* _Provided records_:
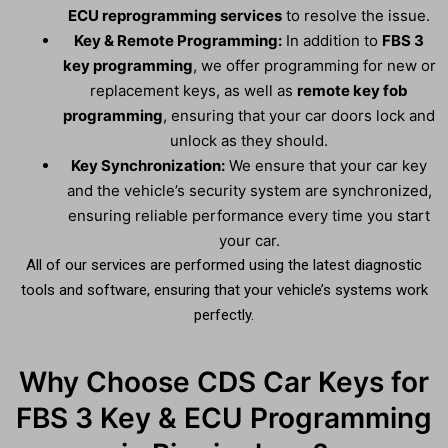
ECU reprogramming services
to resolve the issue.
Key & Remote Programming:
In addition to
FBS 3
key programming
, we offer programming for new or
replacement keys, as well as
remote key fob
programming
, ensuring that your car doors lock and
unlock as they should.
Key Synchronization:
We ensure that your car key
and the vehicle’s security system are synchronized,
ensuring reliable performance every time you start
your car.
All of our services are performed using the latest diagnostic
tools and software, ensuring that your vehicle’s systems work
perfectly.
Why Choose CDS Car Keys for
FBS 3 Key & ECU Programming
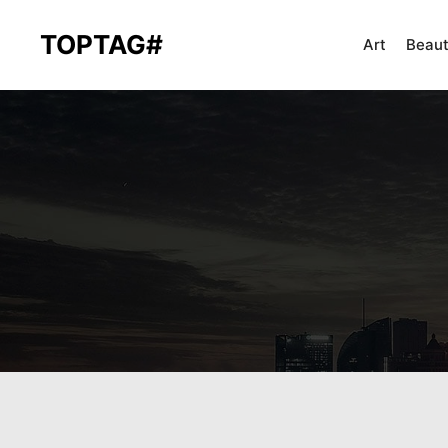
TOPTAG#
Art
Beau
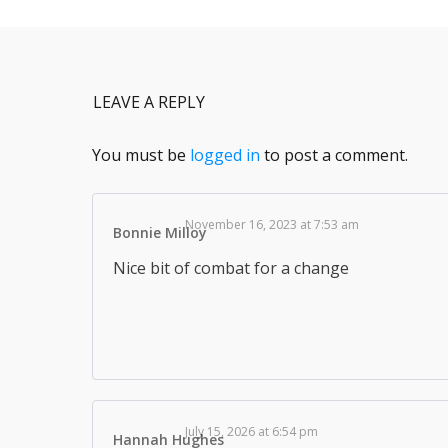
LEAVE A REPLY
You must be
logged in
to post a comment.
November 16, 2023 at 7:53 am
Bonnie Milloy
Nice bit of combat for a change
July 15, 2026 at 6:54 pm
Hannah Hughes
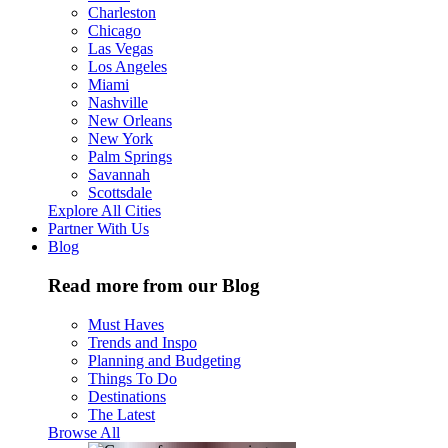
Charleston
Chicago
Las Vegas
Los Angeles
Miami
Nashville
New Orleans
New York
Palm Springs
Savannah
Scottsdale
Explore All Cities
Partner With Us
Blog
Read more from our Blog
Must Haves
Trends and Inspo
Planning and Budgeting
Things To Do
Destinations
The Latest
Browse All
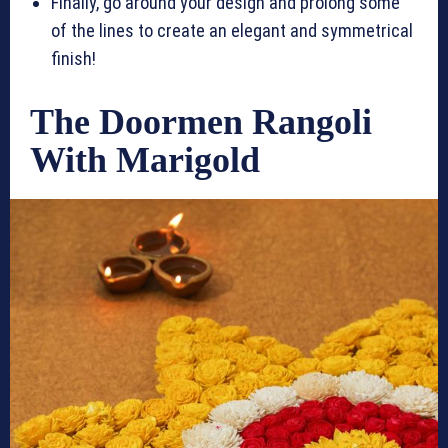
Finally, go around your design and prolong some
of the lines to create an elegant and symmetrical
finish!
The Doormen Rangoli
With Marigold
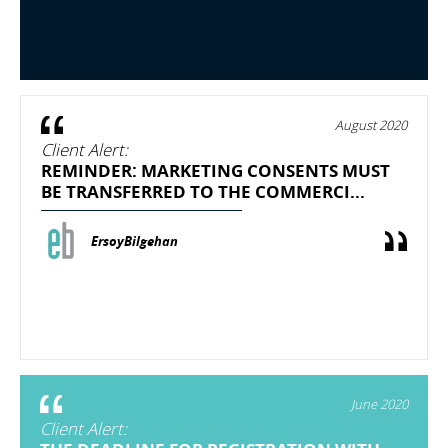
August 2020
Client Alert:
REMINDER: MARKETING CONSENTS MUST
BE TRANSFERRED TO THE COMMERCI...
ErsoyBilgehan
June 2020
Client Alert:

* _Directions_: Your reply should repeat the entries above exactly, leaving the pictures out.

* _Completed exercise_:
ECU reprogramming services
to resolve the issue.
Key & Remote Programming:
In addition to
FBS 3
key programming
, we offer programming for new or
replacement keys, as well as
remote key fob
programming
, ensuring that your car doors lock and
unlock as they should.
Key Synchronization:
We ensure that your car key
and the vehicle’s security system are synchronized,
ensuring reliable performance every time you start
your car.
All of our services are performed using the latest diagnostic
tools and software, ensuring that your vehicle’s systems work
perfectly.
Why Choose CDS Car Keys for
FBS 3 Key & ECU Programming
TOPTAG#
Art
Beau
LEAVE A REPLY
You must be
logged in
to post a comment.
November 16, 2023 at 7:53 am
Bonnie Milloy
Nice bit of combat for a change
July 15, 2026 at 6:54 pm
Hannah Hughes
Charleston
Chicago
Las Vegas
Los Angeles
Miami
Nashville
New Orleans
New York
Palm Springs
Savannah
Scottsdale
Explore All Cities
Partner With Us
Blog
Read more from our Blog
Must Haves
Trends and Inspo
Planning and Budgeting
Things To Do
Destinations
The Latest
Browse All
Finally, go around your design and prolong some
of the lines to create an elegant and symmetrical
finish!
The Doormen Rangoli
With Marigold
August 2020
Client Alert:
REMINDER: MARKETING CONSENTS MUST
BE TRANSFERRED TO THE COMMERCI...
ErsoyBilgehan
June 2020
Client Alert:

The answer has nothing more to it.